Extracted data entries
= = =

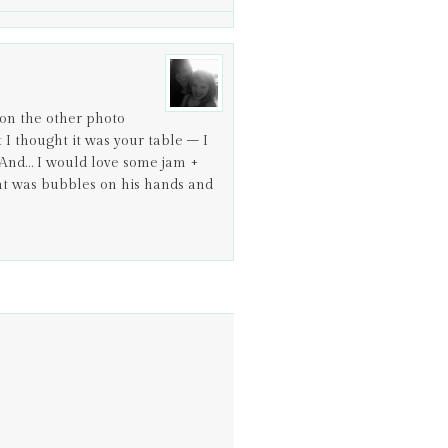
on the other photo
t I thought it was your table – I
r. And… I would love some jam +
that was bubbles on his hands and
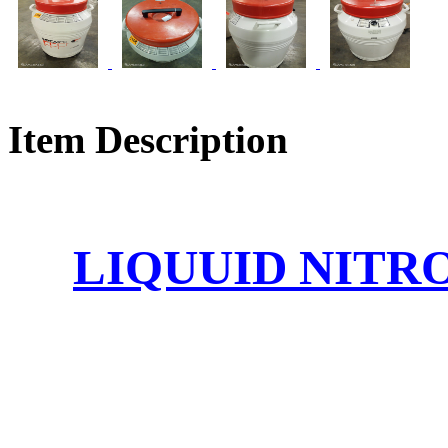
Item Description
LIQUUID NITR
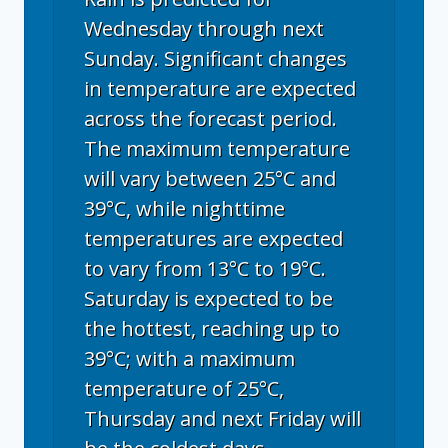
Wednesday through next
Sunday. Significant changes
in temperature are expected
across the forecast period.
The maximum temperature
will vary between 25°C and
39°C, while nighttime
temperatures are expected
to vary from 13°C to 19°C.
Saturday is expected to be
the hottest, reaching up to
39°C; with a maximum
temperature of 25°C,
Thursday and next Friday will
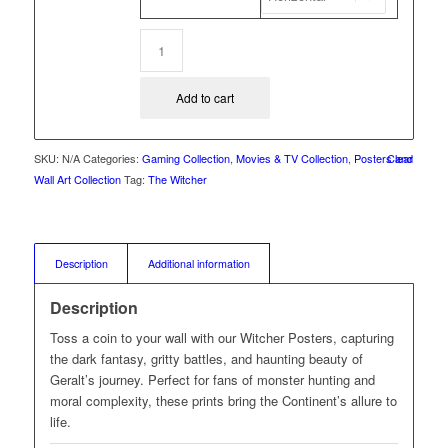
Add to cart
SKU:
N/A
Categories:
Gaming Collection
,
Movies & TV Collection
,
Posters and
Clear
Wall Art Collection
Tag:
The Witcher
Description
Additional information
Description
Toss a coin to your wall with our Witcher Posters, capturing
the dark fantasy, gritty battles, and haunting beauty of
Geralt’s journey. Perfect for fans of monster hunting and
moral complexity, these prints bring the Continent’s allure to
life.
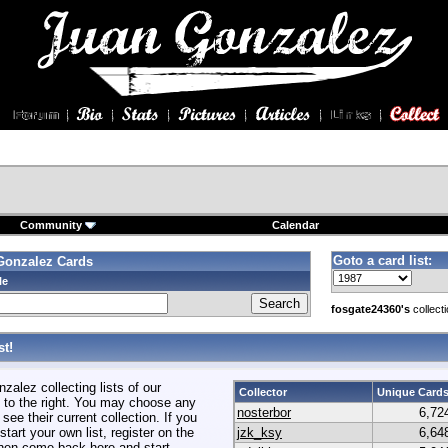
Community
Calendar
Goto a card list:
Gonzalez Cards
le
fosgate24360's
collect
t!
alez collecting lists of our
Collector
Unique Card
to the right. You may choose any
nosterbor
6,72
 see their current collection. If you
start your own list, register on the
jzk_ksy
6,64
hen come back here and start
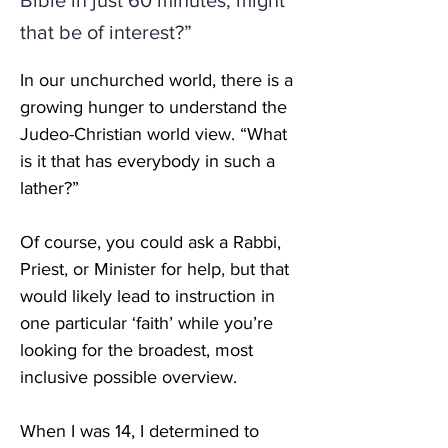
Bible in just 60 minutes, might
that be of interest?”
In our unchurched world, there is a 
growing hunger to understand the 
Judeo-Christian world view. “What 
is it that has everybody in such a 
lather?” 
Of course, you could ask a Rabbi, 
Priest, or Minister for help, but that 
would likely lead to instruction in 
one particular ‘faith’ while you’re 
looking for the broadest, most 
inclusive possible overview. 
When I was 14, I determined to 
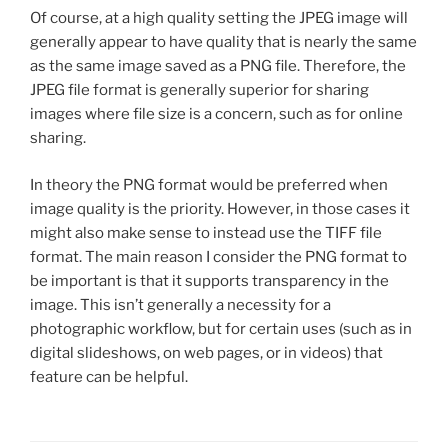
Of course, at a high quality setting the JPEG image will
generally appear to have quality that is nearly the same
as the same image saved as a PNG file. Therefore, the
JPEG file format is generally superior for sharing
images where file size is a concern, such as for online
sharing.
In theory the PNG format would be preferred when
image quality is the priority. However, in those cases it
might also make sense to instead use the TIFF file
format. The main reason I consider the PNG format to
be important is that it supports transparency in the
image. This isn’t generally a necessity for a
photographic workflow, but for certain uses (such as in
digital slideshows, on web pages, or in videos) that
feature can be helpful.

= = =

Problem to work on >> Tell me how many lines in the data include "next", giving only the number.

The answer >> 2